Experts at Odds Over FISA Role In Terrorist Surveillance

By Nathan Burchfiel | July 7, 2008 | 8:32pm EDT

( - National security experts disagreed Friday over the role of the Foreign Intelligence Surveillance Act (FISA) in monitoring possible terrorist activities.

"Since time immemorial it is not just the power but the obligation of the commander in chief ... to gather any and all military intelligence about the enemy," Todd Gaziano, director of the conservative foundation's Center for Legal and Judicial Studies said during a discussion at the Heritage Foundation in Washington, D.C.

Gaziano argued that the National Security Agency's secret terrorist surveillance program, which was leaked to the New York Times in December 2005, is a vital information-gathering apparatus and falls within the powers granted to the president by the Constitution and by congressional authorization for use of force in the war on terrorism.

The Bush administration in January announced that it was working with the FISA court to bring the program under its jurisdiction - a position the administration had previously opposed, citing its belief that the program was legal without the court's oversight.

Mary DeRosa, a senior fellow at the Center for Strategic and International Studies, said during the discussion that while the 1978 FISA law is outdated, it is important for protecting civil liberties and promoting transparency.

She said President Bush's agreement to bring the program under FISA supervision now illustrates that it is possible for the government to conduct its surveillance within the law.

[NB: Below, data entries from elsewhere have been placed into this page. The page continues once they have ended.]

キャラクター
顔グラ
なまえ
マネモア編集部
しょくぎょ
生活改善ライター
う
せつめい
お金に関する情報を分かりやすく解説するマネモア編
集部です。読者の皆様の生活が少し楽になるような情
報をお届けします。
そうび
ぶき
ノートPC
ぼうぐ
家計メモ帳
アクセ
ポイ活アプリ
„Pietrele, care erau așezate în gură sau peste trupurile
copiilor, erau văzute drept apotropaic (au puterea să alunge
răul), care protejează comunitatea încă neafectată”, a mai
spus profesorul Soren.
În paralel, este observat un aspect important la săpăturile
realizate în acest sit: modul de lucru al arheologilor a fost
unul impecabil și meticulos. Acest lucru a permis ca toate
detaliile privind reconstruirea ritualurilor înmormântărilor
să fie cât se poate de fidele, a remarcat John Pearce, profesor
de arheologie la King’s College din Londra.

"It was at best an inconvenience," DeRosa said of the FISA requirement that the government obtain warrants before wiretapping phones under the program, "but it was not impossible, because if it's possible now it was possible earlier on."

"Electronic surveillance of terrorists and for purposes of fighting terrorism is extremely critical, and we don't want to have ourselves hindered in our ability to do that unnecessarily," DeRosa said, adding that leaders "have to be extraordinarily careful about protecting privacy and liberties."

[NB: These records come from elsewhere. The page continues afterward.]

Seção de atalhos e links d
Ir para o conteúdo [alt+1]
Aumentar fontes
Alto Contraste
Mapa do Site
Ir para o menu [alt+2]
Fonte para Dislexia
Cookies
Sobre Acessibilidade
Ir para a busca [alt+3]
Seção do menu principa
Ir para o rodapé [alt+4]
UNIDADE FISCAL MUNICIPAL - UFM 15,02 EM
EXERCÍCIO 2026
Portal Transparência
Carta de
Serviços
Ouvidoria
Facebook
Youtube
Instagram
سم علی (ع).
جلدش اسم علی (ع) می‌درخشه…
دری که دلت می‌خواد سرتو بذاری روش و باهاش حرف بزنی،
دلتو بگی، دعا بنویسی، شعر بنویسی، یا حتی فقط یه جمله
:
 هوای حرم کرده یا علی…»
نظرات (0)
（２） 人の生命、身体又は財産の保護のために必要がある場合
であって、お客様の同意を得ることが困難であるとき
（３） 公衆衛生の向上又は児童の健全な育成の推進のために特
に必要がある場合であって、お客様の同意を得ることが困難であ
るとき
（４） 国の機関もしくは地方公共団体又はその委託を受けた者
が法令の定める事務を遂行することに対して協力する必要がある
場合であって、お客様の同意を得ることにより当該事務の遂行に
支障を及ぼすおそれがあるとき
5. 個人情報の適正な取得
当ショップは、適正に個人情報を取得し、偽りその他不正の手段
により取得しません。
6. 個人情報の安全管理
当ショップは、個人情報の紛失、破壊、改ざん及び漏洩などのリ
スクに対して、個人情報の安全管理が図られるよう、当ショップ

"There is some real value in operating on a solid legal footing," said Suzanne Spaulding, a security consultant. There is "value in trying to work through these issues in a legislative context or at least bringing as much transparency to the policy discussion as we can."

Spaulding agreed that FISA "needs to be updated" but maintained that it is an important tool to help Congress and the judicial branch check the president's power.

John Yoo, a law professor at the University of California at Berkeley who has worked with the administration in developing a legal foundation for the surveillance program, pointed out that past presidents have also used surveillance without strict oversight.

"President Franklin Roosevelt ordered national security surveillance and he did it much more broadly than President Bush has," Yoo said of Roosevelt's surveillance efforts prior to the United States' involvement in World War II.

He said that "signs of congressional support are important and welcome" but that "Congress has already authorized the president to use force," including secret wiretapping.